Accelerating a Molecular Docking Application by Leveraging Modern Heterogeneous Computing Systems

University essay from KTH/Skolan för elektroteknik och datavetenskap (EECS)

Abstract: In drug development, molecular docking methods aim at characterizing the binding of a drug-like molecule to a protein. In a typical drug development process, a docking task is repeated millions of time, which makes optimization efforts essential. In particular, modern heterogeneous architectures, such as GPUs, allow for significant acceleration opportunities.

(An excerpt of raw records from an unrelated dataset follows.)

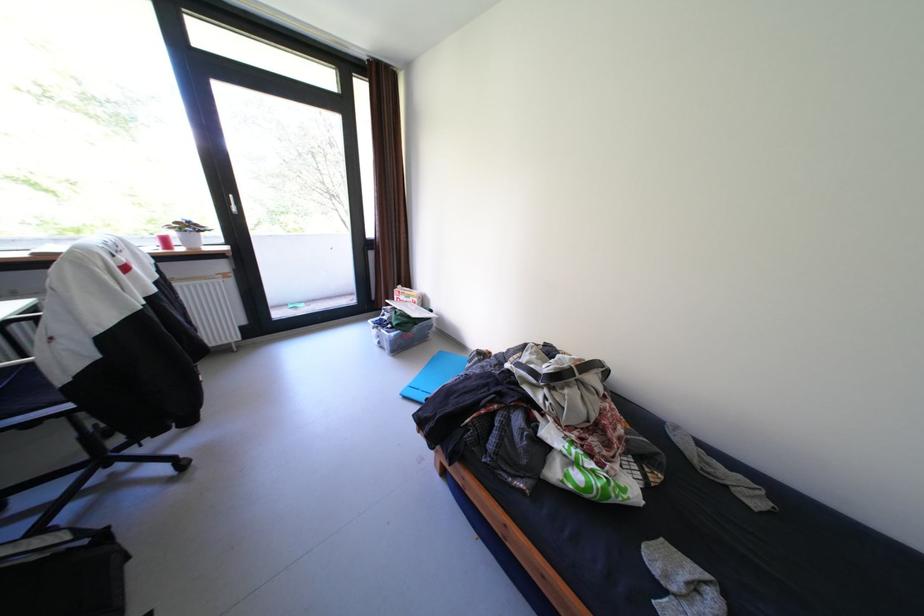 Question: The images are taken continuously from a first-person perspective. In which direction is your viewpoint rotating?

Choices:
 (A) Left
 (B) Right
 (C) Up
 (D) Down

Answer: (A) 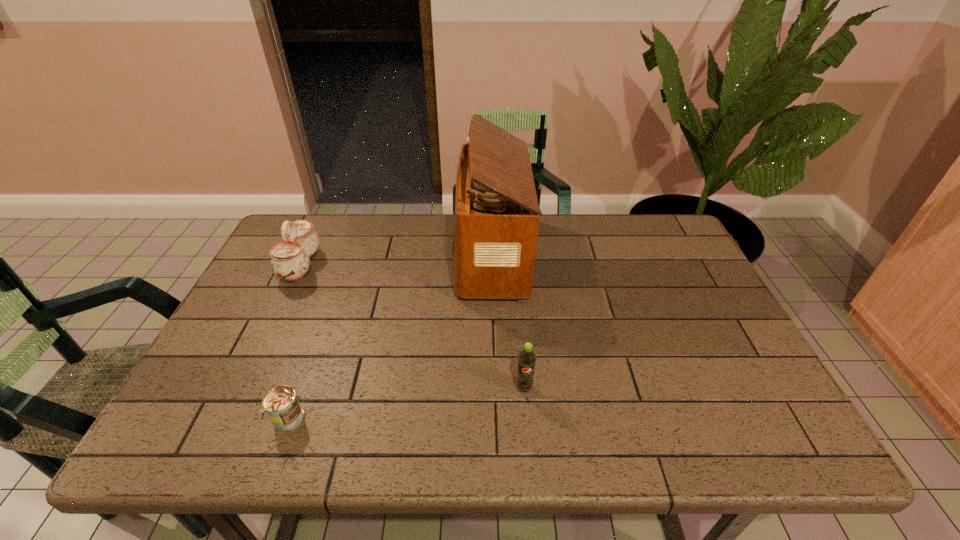 This screenshot has height=540, width=960. In order to click on radio receiver at the far edge in this screenshot , I will do `click(496, 213)`.

I want to click on chinaware positioned at the far edge, so 290,261.

This screenshot has height=540, width=960. I want to click on object positioned at the near edge, so click(281, 403).

You are a GUI agent. You are given a task and a screenshot of the screen. Output one action in this format:
    pyautogui.click(x=<x>, y=<y>)
    Task: Click on the object at the left edge
    This screenshot has width=960, height=540.
    Given the screenshot: What is the action you would take?
    [x=290, y=261]

Image resolution: width=960 pixels, height=540 pixels. What are the coordinates of `object located at the far left corner` in the screenshot? It's located at (290, 261).

Locate an element on the screen. This screenshot has width=960, height=540. free region at the far edge of the desktop is located at coordinates (384, 218).

Find the location of a particular element. This screenshot has width=960, height=540. free space at the left edge of the desktop is located at coordinates (214, 359).

At what (x,y) coordinates should I click in order to perform the action: click on free space at the far left corner of the desktop. Please return your answer as a coordinate pair (x, y). Image resolution: width=960 pixels, height=540 pixels. Looking at the image, I should click on [x=327, y=230].

The height and width of the screenshot is (540, 960). Identify the location of free space at the far right corner of the desktop. (636, 251).

At what (x,y) coordinates should I click in order to perform the action: click on vacant area that lies between the nearest object and the tallest object. Please return your answer as a coordinate pair (x, y). This screenshot has width=960, height=540. Looking at the image, I should click on (389, 338). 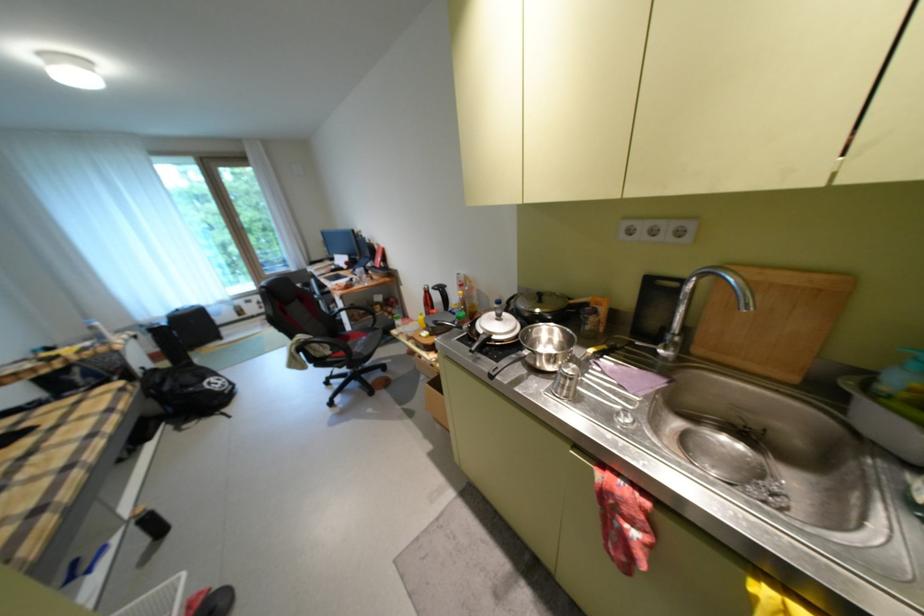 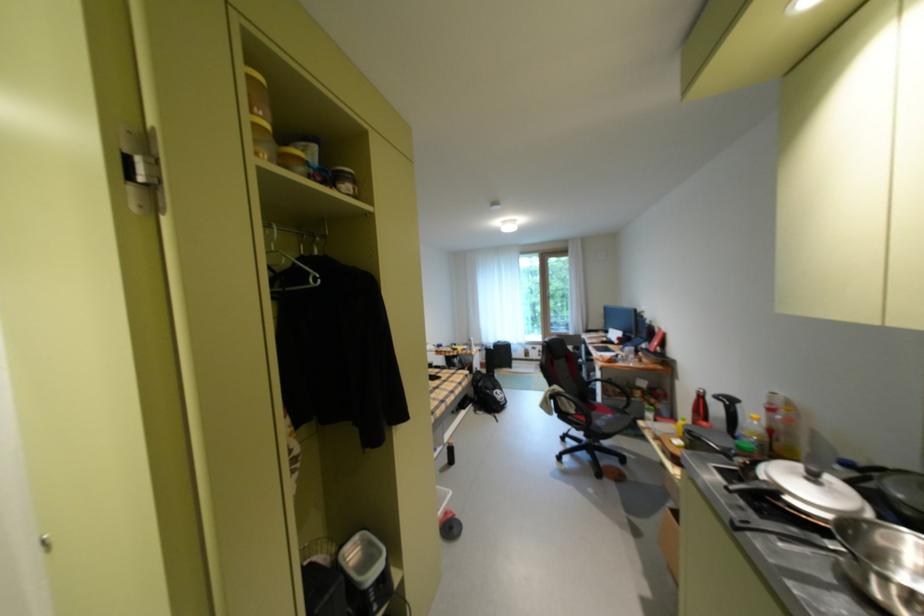 Question: Based on the continuous images, in which direction is the camera rotating? Reply with the corresponding letter.

Choices:
 (A) Left
 (B) Right
 (C) Up
 (D) Down

Answer: (A) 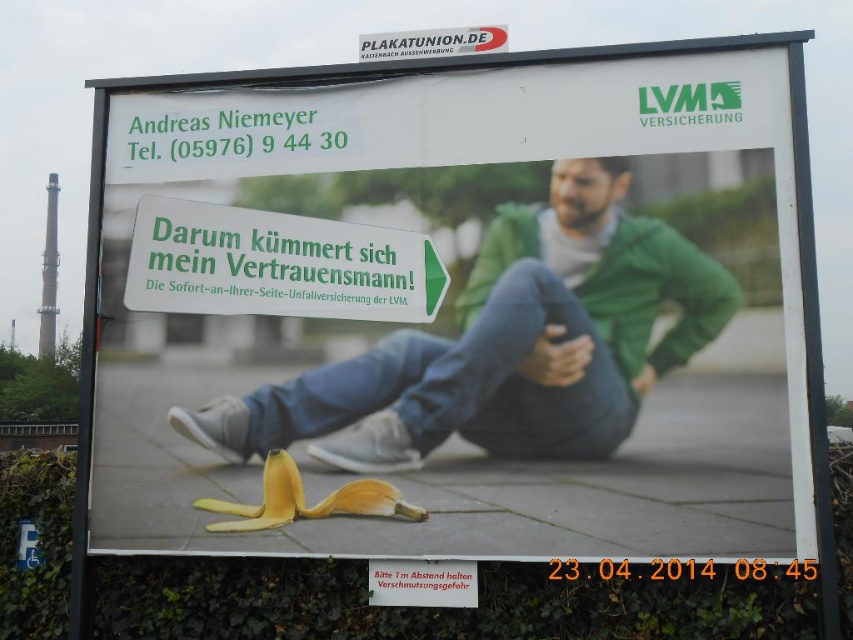 You are a photographer standing in front of the billboard. You notice two points marked on the billboard. The first point is at coordinates point [204,268] and the second point is at point [381,51]. Which point is closer to your camera?

Point [204,268] is closer to the camera than point [381,51].

You are a pedestrian walking past the billboard. You see the green matte jacket at center and the white plastic sign at upper center. Which object is positioned to the right side of the other?

The green matte jacket at center is to the right of the white plastic sign at upper center.

You are a pedestrian walking towards the billboard and notice the yellow peel at lower center and the green matte jacket at center. Which object is wider in the image?

The yellow peel at lower center might be wider than green matte jacket at center according to the image description.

AutoDock-GPU, a state-of-the-art GPU-accelerated molecular docking software, estimates the geometrical conformation of a docked ligand-protein complex by minimizing an energy-based scoring function. Our profiling results indicated that a reduction operation, which is performed several millions times in a single docking run, limits performance in AutoDock-GPU. Thus, we proposed a method to accelerate the block-level sum reduction of four-element vectors by using matrix operations. We implemented our method to make use of the high throughput capabilities offered by NVIDIA Tensor Cores to perform matrix operations. We evaluated our approach by designing a simple benchmark, and achieved a 4 to 7-fold runtime improvement compared to the original method. We then integrated our reduction operation into AutoDock-GPU and evaluated it on multiple chemical complexes on three GPUs. This evaluation allowed to assess the possibility to use half-precision reduction operations in parts of AutoDock-GPU code, without detrimental effects on the simulation result. In addition, our implementation achieved an average 27% improvement on the overall docking time during a real-world docking run.